Work order:
The whole listing, apart from its images, should be restated word for word.

Source data:
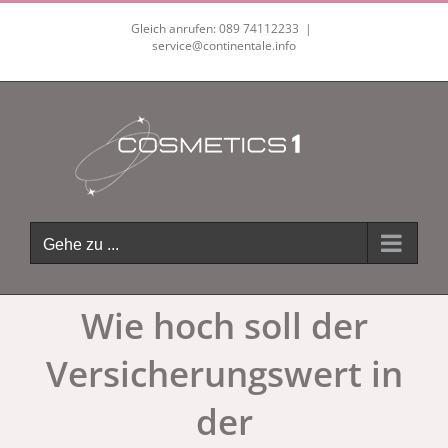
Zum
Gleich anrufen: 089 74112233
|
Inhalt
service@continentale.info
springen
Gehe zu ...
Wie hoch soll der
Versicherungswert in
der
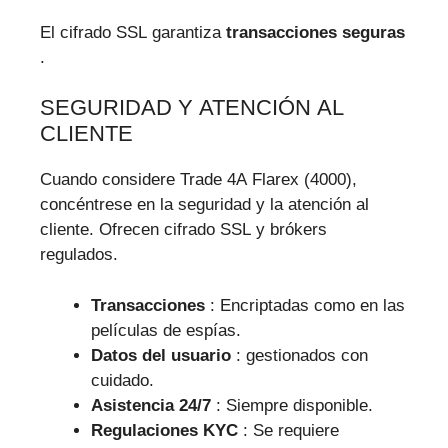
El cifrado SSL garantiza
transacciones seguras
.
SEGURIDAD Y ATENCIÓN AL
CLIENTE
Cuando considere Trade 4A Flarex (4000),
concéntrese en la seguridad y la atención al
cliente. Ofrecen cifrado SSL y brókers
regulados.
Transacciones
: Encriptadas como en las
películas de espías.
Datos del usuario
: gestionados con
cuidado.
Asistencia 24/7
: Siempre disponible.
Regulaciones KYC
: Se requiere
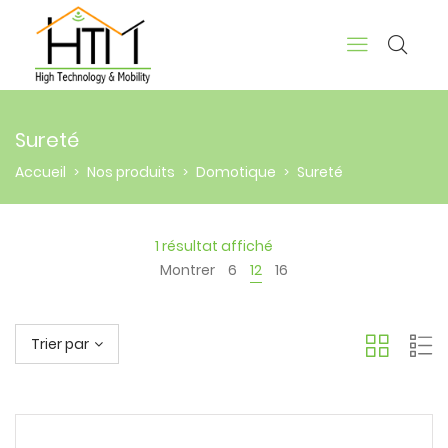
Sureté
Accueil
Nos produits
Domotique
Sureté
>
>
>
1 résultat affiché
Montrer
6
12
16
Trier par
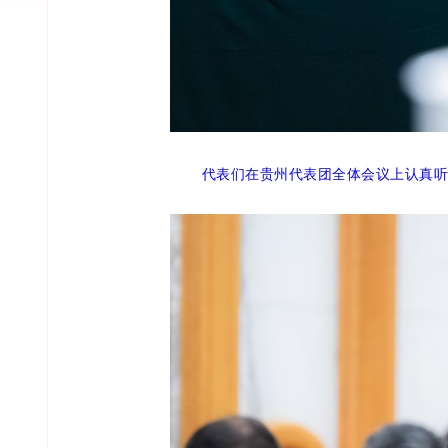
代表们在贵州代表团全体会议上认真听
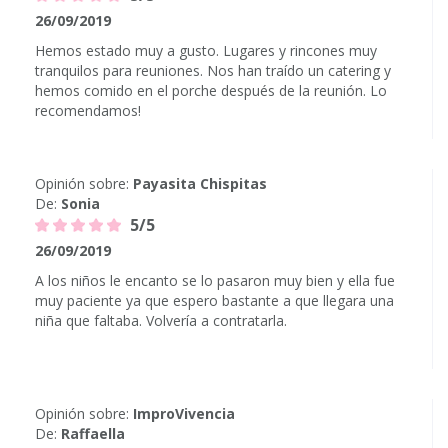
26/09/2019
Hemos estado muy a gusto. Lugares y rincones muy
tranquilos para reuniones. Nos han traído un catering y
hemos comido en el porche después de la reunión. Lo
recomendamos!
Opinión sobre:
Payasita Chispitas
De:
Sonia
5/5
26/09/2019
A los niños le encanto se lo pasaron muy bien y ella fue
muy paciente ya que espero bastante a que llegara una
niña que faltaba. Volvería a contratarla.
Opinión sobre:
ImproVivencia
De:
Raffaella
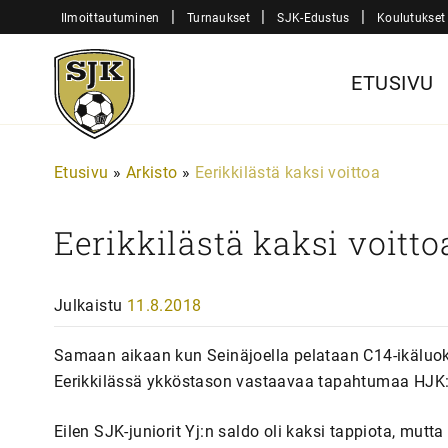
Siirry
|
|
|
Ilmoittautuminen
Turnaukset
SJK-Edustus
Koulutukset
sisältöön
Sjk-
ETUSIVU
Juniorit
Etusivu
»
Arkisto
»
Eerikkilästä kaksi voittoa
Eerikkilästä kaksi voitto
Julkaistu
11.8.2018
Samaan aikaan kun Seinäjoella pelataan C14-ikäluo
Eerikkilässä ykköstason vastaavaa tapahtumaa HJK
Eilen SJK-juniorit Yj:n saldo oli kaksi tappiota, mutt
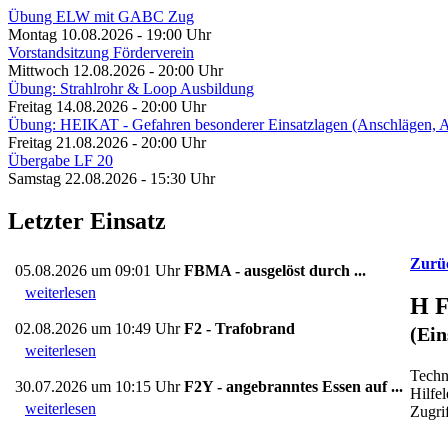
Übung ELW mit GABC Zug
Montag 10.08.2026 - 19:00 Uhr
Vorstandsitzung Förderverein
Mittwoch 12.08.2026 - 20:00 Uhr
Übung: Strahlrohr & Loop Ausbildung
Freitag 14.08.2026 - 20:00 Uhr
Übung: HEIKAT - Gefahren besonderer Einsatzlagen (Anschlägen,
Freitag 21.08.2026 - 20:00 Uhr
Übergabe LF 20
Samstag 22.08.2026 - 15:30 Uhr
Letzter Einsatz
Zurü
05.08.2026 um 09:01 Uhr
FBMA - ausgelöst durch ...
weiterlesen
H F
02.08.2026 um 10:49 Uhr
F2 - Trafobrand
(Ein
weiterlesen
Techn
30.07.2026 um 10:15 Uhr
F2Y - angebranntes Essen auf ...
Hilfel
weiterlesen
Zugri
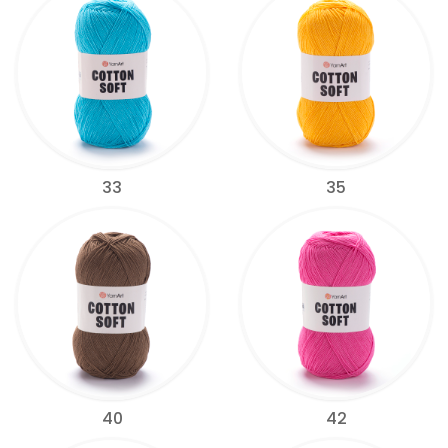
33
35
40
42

Answer space:
Zum
Gleich anrufen: 089 74112233
|
Inhalt
service@continentale.info
springen
Gehe zu ...
Wie hoch soll der
Versicherungswert in
der
El cifrado SSL garantiza
transacciones seguras
.
SEGURIDAD Y ATENCIÓN AL
CLIENTE
Cuando considere Trade 4A Flarex (4000),
concéntrese en la seguridad y la atención al
cliente. Ofrecen cifrado SSL y brókers
regulados.
Transacciones
: Encriptadas como en las
películas de espías.
Datos del usuario
: gestionados con
cuidado.
Asistencia 24/7
: Siempre disponible.
Regulaciones KYC
: Se requiere
Sureté
Accueil
Nos produits
Domotique
Sureté
>
>
>
1 résultat affiché
Montrer
6
12
16
Trier par
代表们在贵州代表团全体会议上认真听
26/09/2019
Hemos estado muy a gusto. Lugares y rincones muy
tranquilos para reuniones. Nos han traído un catering y
hemos comido en el porche después de la reunión. Lo
recomendamos!
Opinión sobre:
Payasita Chispitas
De:
Sonia
5/5
26/09/2019
A los niños le encanto se lo pasaron muy bien y ella fue
muy paciente ya que espero bastante a que llegara una
niña que faltaba. Volvería a contratarla.
Opinión sobre:
ImproVivencia
De:
Raffaella
Siirry
|
|
|
Ilmoittautuminen
Turnaukset
SJK-Edustus
Koulutukset
sisältöön
Sjk-
ETUSIVU
Juniorit
Etusivu
»
Arkisto
»
Eerikkilästä kaksi voittoa
Eerikkilästä kaksi voitto
Julkaistu
11.8.2018
Samaan aikaan kun Seinäjoella pelataan C14-ikäluo
Eerikkilässä ykköstason vastaavaa tapahtumaa HJK
Eilen SJK-juniorit Yj:n saldo oli kaksi tappiota, mutt
Übung ELW mit GABC Zug
Montag 10.08.2026 - 19:00 Uhr
Vorstandsitzung Förderverein
Mittwoch 12.08.2026 - 20:00 Uhr
Übung: Strahlrohr & Loop Ausbildung
Freitag 14.08.2026 - 20:00 Uhr
Übung: HEIKAT - Gefahren besonderer Einsatzlagen (Anschlägen,
Freitag 21.08.2026 - 20:00 Uhr
Übergabe LF 20
Samstag 22.08.2026 - 15:30 Uhr
Letzter Einsatz
Zurü
05.08.2026 um 09:01 Uhr
FBMA - ausgelöst durch ...
weiterlesen
H F
02.08.2026 um 10:49 Uhr
F2 - Trafobrand
(Ein
weiterlesen
Techn
30.07.2026 um 10:15 Uhr
F2Y - angebranntes Essen auf ...
Hilfel
weiterlesen
Zugri
33
35
40
42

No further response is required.